Task statement: Every entry should be reproduced precisely, with each picture left out.

Collected data entries
---------------

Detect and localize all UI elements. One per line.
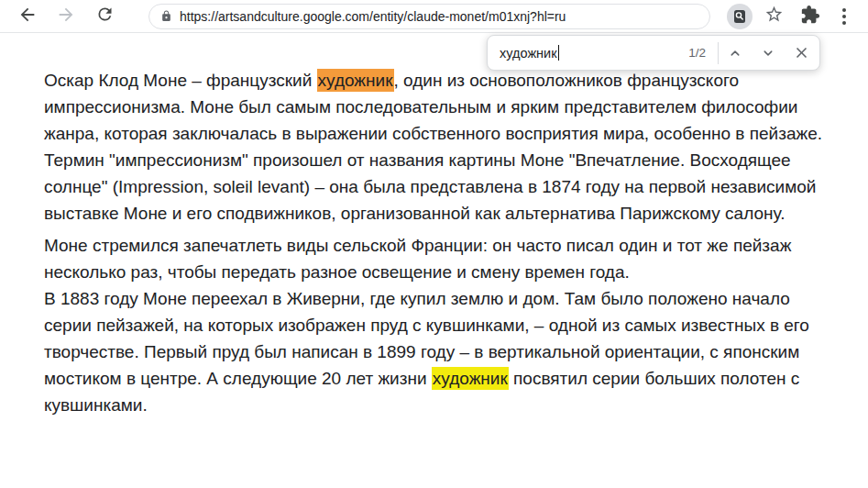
article: Оскар Клод Моне – французский художник, … (0, 33, 825, 418)
paragraph: Оскар Клод Моне – французский художник, … (44, 67, 823, 227)
find-next-button[interactable] (752, 37, 785, 70)
back-arrow-icon (17, 5, 38, 28)
close-icon (793, 44, 810, 61)
text-run: Моне стремился запечатлеть виды сельской… (44, 236, 791, 282)
text-caret (558, 45, 560, 61)
page-search-icon (732, 9, 747, 24)
three-dot-menu-icon (842, 8, 846, 25)
find-close-button[interactable] (785, 37, 818, 70)
find-query-text: художник (500, 46, 557, 61)
puzzle-icon (800, 5, 820, 28)
paragraph: Моне стремился запечатлеть виды сельской… (44, 232, 823, 418)
find-match-active: художник (317, 69, 394, 92)
address-bar[interactable]: https://artsandculture.google.com/entity… (148, 4, 710, 29)
browser-toolbar: https://artsandculture.google.com/entity… (0, 0, 868, 33)
lock-icon (160, 10, 172, 22)
extensions-button[interactable] (795, 2, 826, 31)
menu-button[interactable] (831, 2, 857, 31)
text-run: , один из основоположников французского … (44, 71, 822, 223)
bookmark-button[interactable] (758, 2, 789, 31)
reload-button[interactable] (88, 2, 121, 31)
page-search-button[interactable] (727, 4, 753, 29)
back-button[interactable] (11, 2, 44, 31)
find-previous-button[interactable] (719, 37, 752, 70)
star-icon (764, 5, 784, 28)
chevron-down-icon (760, 45, 776, 61)
chevron-up-icon (727, 45, 743, 61)
find-match: художник (432, 367, 509, 390)
reload-icon (95, 5, 115, 28)
url-text: https://artsandculture.google.com/entity… (180, 9, 566, 24)
forward-arrow-icon (56, 5, 76, 28)
find-bar: художник 1/2 (487, 35, 820, 71)
find-input[interactable]: художник (488, 45, 688, 61)
forward-button[interactable] (49, 2, 82, 31)
find-match-counter: 1/2 (688, 46, 706, 60)
text-run: Оскар Клод Моне – французский (44, 71, 317, 90)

---------------

Output:
Detect and localize all UI elements. One per line.
article: Оскар Клод Моне – французский художник, … (0, 33, 825, 418)
paragraph: Оскар Клод Моне – французский художник, … (44, 67, 823, 227)
find-next-button[interactable] (752, 37, 785, 70)
back-arrow-icon (17, 5, 38, 28)
close-icon (793, 44, 810, 61)
text-run: Моне стремился запечатлеть виды сельской… (44, 236, 791, 282)
text-caret (558, 45, 560, 61)
page-search-icon (732, 9, 747, 24)
three-dot-menu-icon (842, 8, 846, 25)
find-close-button[interactable] (785, 37, 818, 70)
find-query-text: художник (500, 46, 557, 61)
puzzle-icon (800, 5, 820, 28)
paragraph: Моне стремился запечатлеть виды сельской… (44, 232, 823, 418)
find-match-active: художник (317, 69, 394, 92)
address-bar[interactable]: https://artsandculture.google.com/entity… (148, 4, 710, 29)
browser-toolbar: https://artsandculture.google.com/entity… (0, 0, 868, 33)
lock-icon (160, 10, 172, 22)
extensions-button[interactable] (795, 2, 826, 31)
menu-button[interactable] (831, 2, 857, 31)
text-run: , один из основоположников французского … (44, 71, 822, 223)
bookmark-button[interactable] (758, 2, 789, 31)
reload-button[interactable] (88, 2, 121, 31)
page-search-button[interactable] (727, 4, 753, 29)
back-button[interactable] (11, 2, 44, 31)
find-previous-button[interactable] (719, 37, 752, 70)
star-icon (764, 5, 784, 28)
chevron-down-icon (760, 45, 776, 61)
chevron-up-icon (727, 45, 743, 61)
find-match: художник (432, 367, 509, 390)
reload-icon (95, 5, 115, 28)
url-text: https://artsandculture.google.com/entity… (180, 9, 566, 24)
forward-arrow-icon (56, 5, 76, 28)
find-bar: художник 1/2 (487, 35, 820, 71)
find-input[interactable]: художник (488, 45, 688, 61)
forward-button[interactable] (49, 2, 82, 31)
find-match-counter: 1/2 (688, 46, 706, 60)
text-run: Оскар Клод Моне – французский (44, 71, 317, 90)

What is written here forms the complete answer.